Uncertainty lies within the temperatures; Minneapolis, Minnesota is predicted to be on the edge of the snow/mixed precipitation line with marginal temperatures, so any fluctuations could have a bearing on how much snow is realized.
In Wisconsin, most of the snow looks to fall north of Appleton and Green Bay. Milwaukee is anticipated to begin as mixed precipitation or sleet Saturday, quickly transitioning to a cold rain that will last off and on through Sunday night. Madison is expected to see a wintry mix late Friday turn to rain on Saturday before perhaps ending as snow on Sunday.
In Chicago, it’s all rain. One wave of rain will make for a gray morning Saturday, but a steadier period of shower activity will come Saturday night into the early morning hours Sunday. There may also be another round of moderate rain during Sunday evening.
As the snow clips northern Michigan, 6 to 12 inches is possible Saturday evening through Sunday afternoon.
This time around, the Upper Midwest will not be prone to particularly strong winds with this system. In fact, winds from over the Great Lakes and Ohio Valley are looking at gusts predominantly below 25 or 30 mph. That’s because the system will be in a slightly weakened state then, reorganizing and reshuffling.
That restructuring will transfer the storm’s energy off the coast of Delmarva late Sunday night, spawning a new storm center as a nor’easter brews off the New Jersey coastline. It will intensify as it rushes northeastward, passing southeast of Nantucket as it throws precipitation and wind back towards New England.
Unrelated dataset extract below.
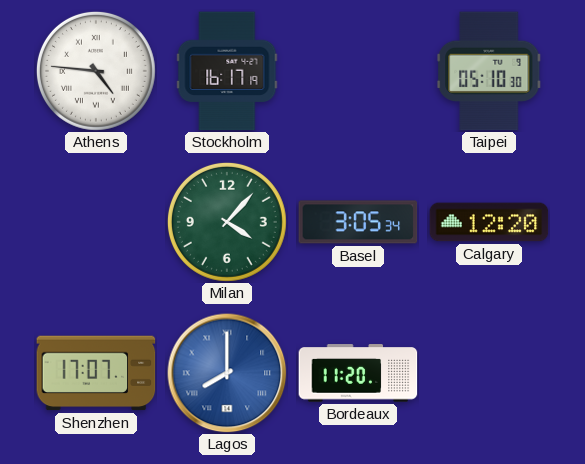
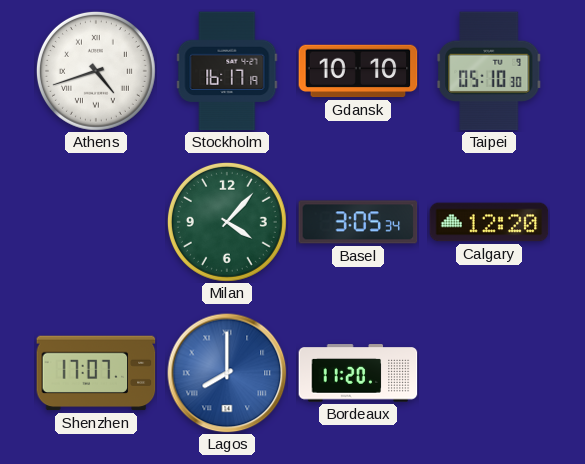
Athens: 4:46 -> 4:42
Gdansk: none -> 10:10
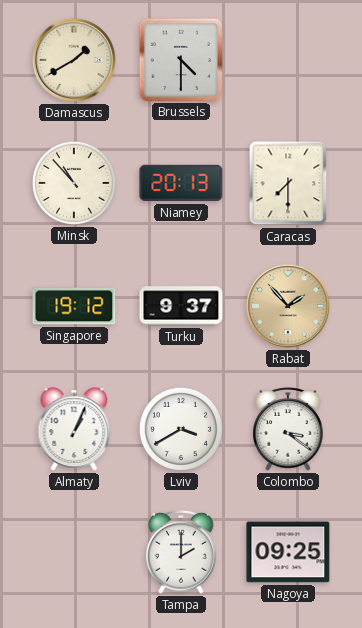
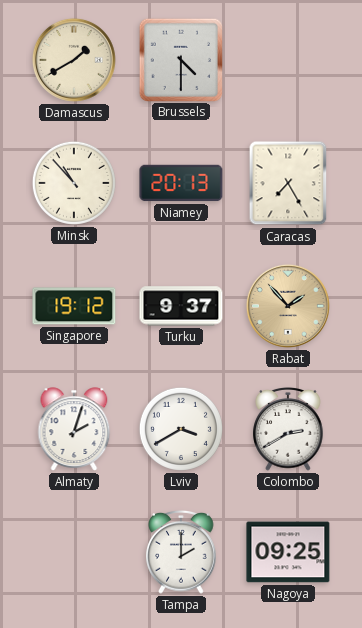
Caracas: 7:30 -> 7:25
Almaty: 1:04 -> 2:03
Colombo: 3:21 -> 2:40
Bands of snow are possible from the Tug Hull Plateau in New York state to the Hudson Valley by late Sunday, with some six inch-plus totals possible when all is said and done on Monday.
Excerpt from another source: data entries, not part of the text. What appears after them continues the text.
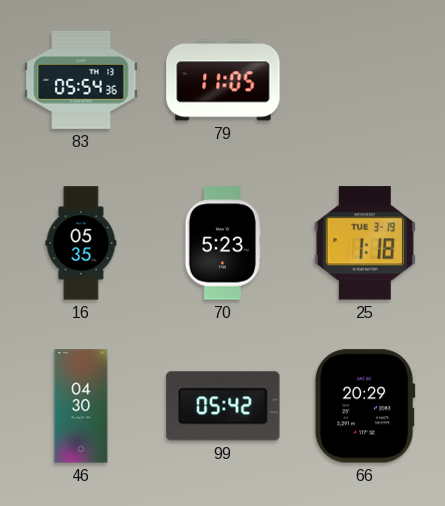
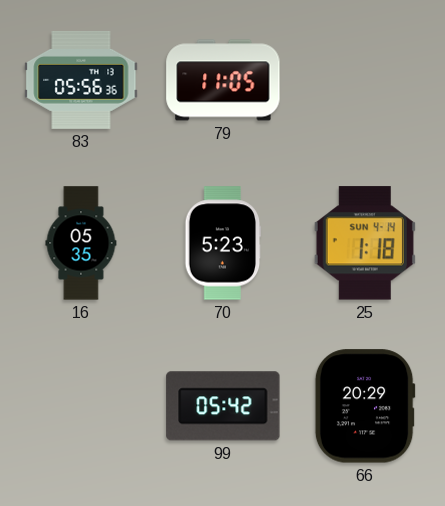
83: 05:54 -> 05:56
25 date: TUE 3-19 -> SUN 4-14
46: 04:30 -> none
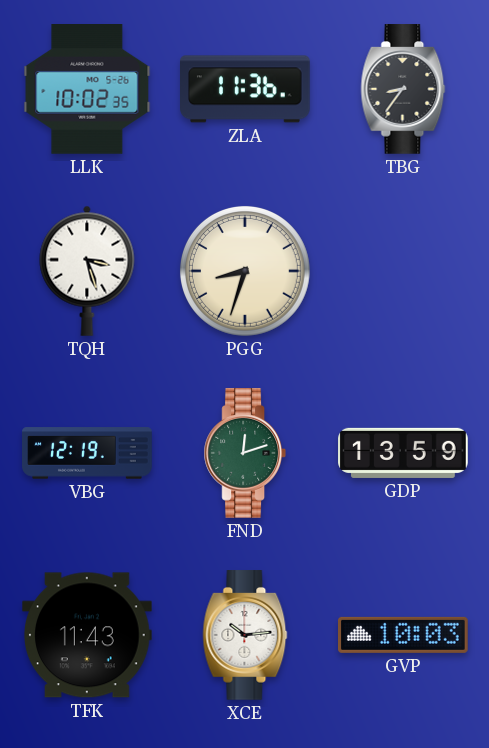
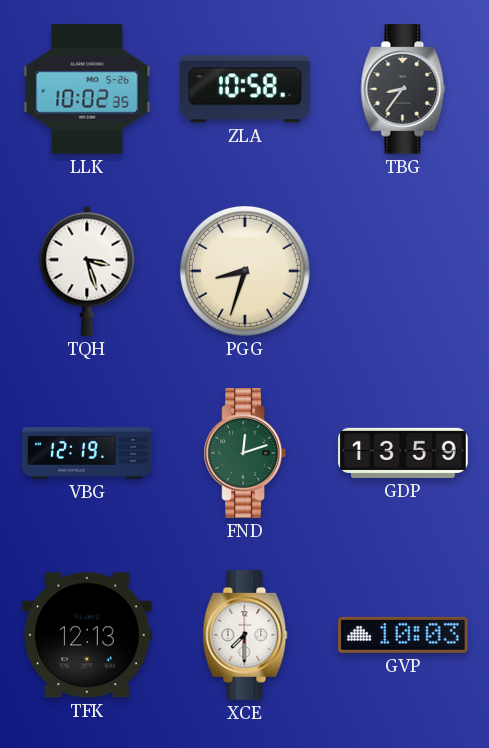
ZLA: 11:36 -> 10:58
TFK: 11:43 -> 12:13
XCE: 10:14 -> 7:30
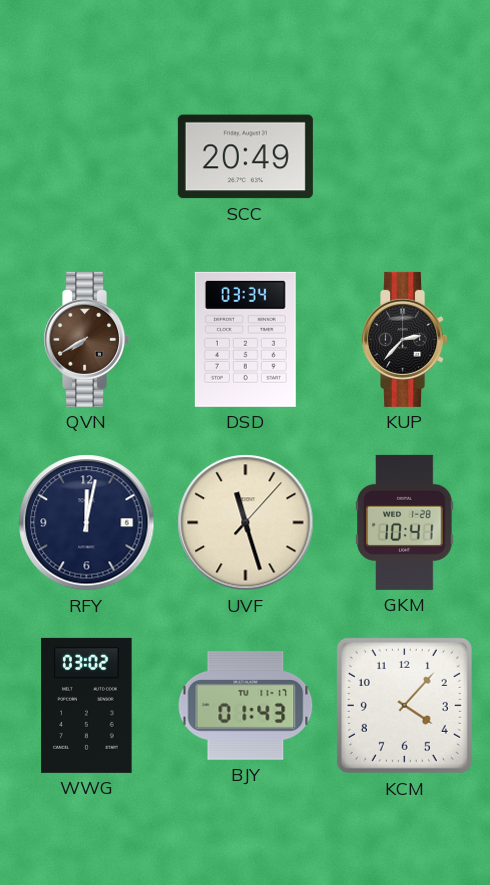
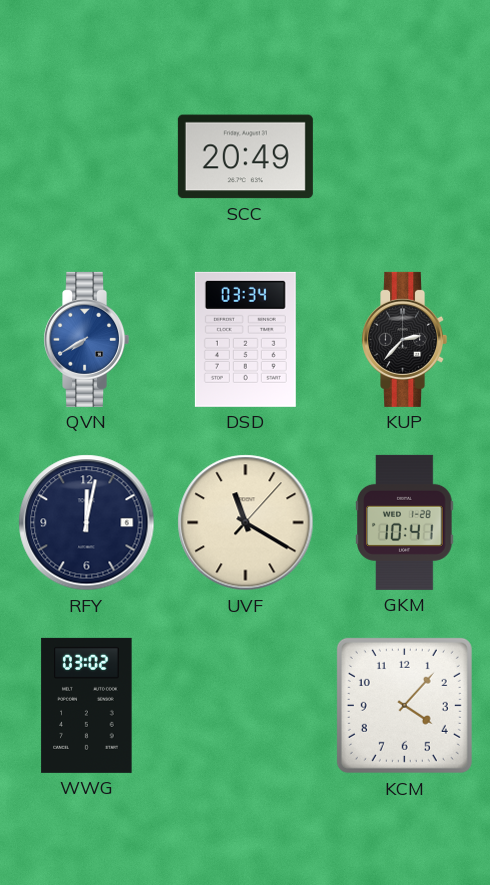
QVN dial: brown -> blue
UVF: 11:27 -> 11:20
BJY: 01:43 -> none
But the real action will be focused in Southern New England, where precipitation moves in Sunday evening. Sunday night and much of Monday will then feature moderate to at times heavy snow.
Two zones of locally heavy snow are possible. One will stretch from east of the Berkshires from northern Massachusetts down to west central Connecticut.
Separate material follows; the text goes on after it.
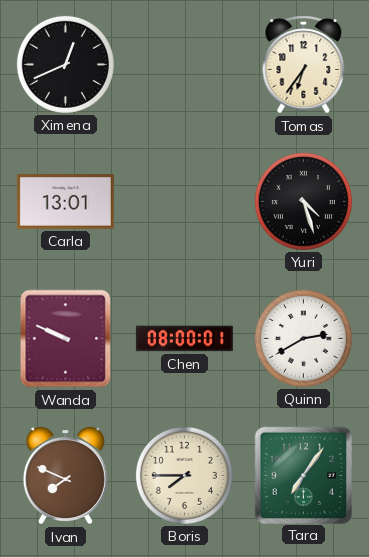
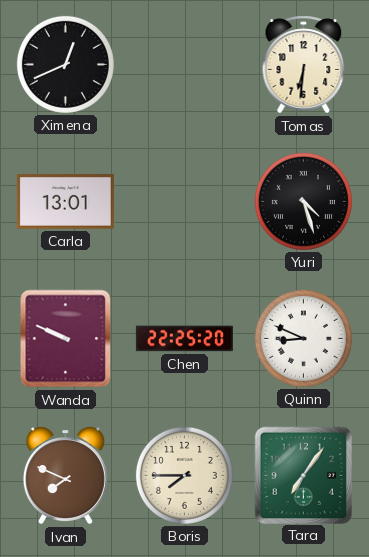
Tomas: 6:36 -> 6:31
Chen: 08:00 -> 22:25
Quinn: 2:40 -> 8:49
The other zone of heavy snow depends on where the storm’s coastal front sets up, which will determine the whereabouts of the rain/snow line. A strip of heavier snow is typical west of that boundary.
The Boston to Providence corridor may end up along this dividing line, with 5 to 8 inches possible west of there and localized 10-inch amounts. That may end up being in the Blackstone Valley.
To the east, where rain and sleet may mix with snow, 3 to 5 inches are possible, except 1 to 4 in eastern Bristol and Plymouth counties. The Cape and Islands may not see much more than a few flakes.
These snowfall projections may change some as this forecast comes into better focus over the weekend.
Farther south, the forecast is even tougher. New York City may see a snow sandwich — a touch of snow at the start Sunday night and finish Monday night, with rain in between. A few inches are possible farther east on Long Island.
In Philadelphia, it’s looking like mostly rain although snow showers could develop on the storm’s backside Sunday night and Monday, especially in its colder areas to the north and west.
And in Washington and Baltimore, rain will span from late Saturday afternoon through Sunday, with perhaps some rain and/or snow showers on the storm’s backside on Monday.